From KDE Wiki Sandbox

Basic Concepts

A box plot (also known as a box-and-whisker plot) visualizes the set of data by means of a small number of quantities providing a summary of the distribution of values in the data set. Box plots permit investigation of four important aspect of any distribution:

  • Level - What is the central value of the data set?
  • Spread - How much dispersed are the values?
  • Shape - Is the data set symmetric or skewed?
  • Outliers - Are there any unusual values?

Elements of a box plot:

  • Box - the upper and the lower lines of the box correspond to the third (Q3) and to the first (Q1) quartiles respectively. The difference between the Q3 and the Q1 is called the interquartile range (IQR). The height of the box represents the IQR.
  • Median line - the line dividing the box into two parts and representing the median value of the data set.
  • Imaginary inner fences (not shown by default) - the upper inner fence represents the value that is 1.5 times the IQR above the Q3 and the lower inner fence represents the value that is 1.5 times the IQR below the Q1.
  • Imaginary outer fences (not shown by default) - the upper outer fence represents the value that is 3 times the IQR above the Q3 and the lower outer fence represents the value that is 3 times the IQR below the Q1.
  • Adjacent values - these are the outermost values on each end that are still within the corresponding inner fence.
  • Caps - the lines referring to upper and lower adjacent values.
  • Whiskers - the lines extending to caps, i.e. they lead from Q3 and Q1 to upper and lower adjacent values respectively.

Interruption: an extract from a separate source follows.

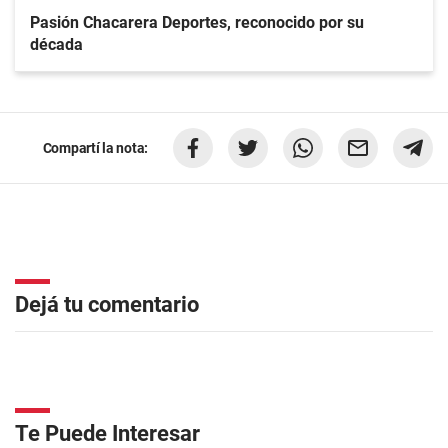
Pasión Chacarera Deportes, reconocido por su
década
Compartí la nota:
Dejá tu comentario
Te Puede Interesar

Note that there are also other ways to define whiskers in LabPlot, namely: min/max, mean +/- 1 standard deviation, mean +/- 3 standard deviations, median +/- 1 median absolute deviation, median +/- 3 median absolute deviation, 10/90 percentiles, 5/95 percentiles, 1/99 percentiles.

Outliers

With these definitions at hand we can use a rule of thumb to attempt to identify and plot potential outliers:

  • Outliers - the values lying beyond either inner fence and depicted by small black circles (or other symbols).
  • Far outliers - the values lying beyond either outer fence and depicted by large black circles (or other symbols).

Note that the rule of thumb for outliers is just a handy guideline that doesn't necessarily substitute any knowledge and good judgment.

Jittering

Box plots are most useful for emphasizing summary statistics but convey no information about whether there are, for example, multiple peaks, gaps or clusters in the distribution. To overcome their misleading potential, all data points can be added on top of boxes, using jittering to avoid overplotting.

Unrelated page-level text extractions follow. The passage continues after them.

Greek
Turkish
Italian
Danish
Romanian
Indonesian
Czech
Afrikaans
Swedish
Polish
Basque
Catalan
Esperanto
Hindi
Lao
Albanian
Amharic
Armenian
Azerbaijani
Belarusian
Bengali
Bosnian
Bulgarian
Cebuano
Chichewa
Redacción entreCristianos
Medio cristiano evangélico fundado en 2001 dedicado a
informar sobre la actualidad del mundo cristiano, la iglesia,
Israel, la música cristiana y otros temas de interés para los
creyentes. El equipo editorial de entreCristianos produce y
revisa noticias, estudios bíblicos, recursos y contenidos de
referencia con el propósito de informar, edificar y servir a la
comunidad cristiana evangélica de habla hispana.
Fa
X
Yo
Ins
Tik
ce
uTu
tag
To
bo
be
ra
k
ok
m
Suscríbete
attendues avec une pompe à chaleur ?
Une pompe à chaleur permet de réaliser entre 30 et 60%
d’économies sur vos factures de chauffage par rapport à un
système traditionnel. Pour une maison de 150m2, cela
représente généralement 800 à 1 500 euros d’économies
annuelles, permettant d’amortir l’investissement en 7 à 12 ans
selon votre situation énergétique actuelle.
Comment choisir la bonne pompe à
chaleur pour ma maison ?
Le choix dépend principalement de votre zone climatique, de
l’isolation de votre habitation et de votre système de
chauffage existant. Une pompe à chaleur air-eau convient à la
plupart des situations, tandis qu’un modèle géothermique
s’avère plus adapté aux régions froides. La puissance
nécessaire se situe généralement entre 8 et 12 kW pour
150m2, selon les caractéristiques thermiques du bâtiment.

TODO: use the data sets presented on https://www.autodesk.com/research/publications/same-stats-different-graphs having completely different distribution but leading to the same box plot visualizations and show how jittering can provide more insights.

Note: instead of (or in addition to) jittering, a combined visualization of histogram and box plot can be used. TODO: produce an example similar to Darek's visualization.

Notches

Box plots, laid out side by side, allow visual comparison between different batches of data in four aspects, i.e. level, spread, shape, outliers. The notches on the sides of box plots permit a more refined comparison by providing a rough measure of the significance of differences between medians. They define a confidence interval around the median that has been adjusted to make it appropriate for comparisons of two boxes. Be careful not to interpret the notches as defining a confidence intervals of the median. They refer to a confidence interval for the difference in the medians. If the notches of two boxes do not overlap, we can be confident at roughly the 95% level (interpreted as a strong evidence) that the two medians are different. This is an individual 95% level—that is, no allowance is made for the number of comparisons considered.

The height of the notch is the median +/- 1.58 x IQR/sqrt(n) where n is the number of data points.

TODO: https://stat.ethz.ch/R-manual/R-devel/library/grDevices/html/boxplot.stats.html

References

Marsh, C. (1998). Exploring Data. An Introduction to Data Analysis for Social Scientists. Tukey, J. W. (1977). Exploratory Data Analysis. McGill, R., Tukey, J. W. and Larsen, W. A. (1978). Variations of box plots. The American Statistician, 32, 12–16. Velleman, P. F. and Hoaglin, D. C. (1981). Applications, Basics and Computing of Exploratory Data Analysis. Duxbury Press.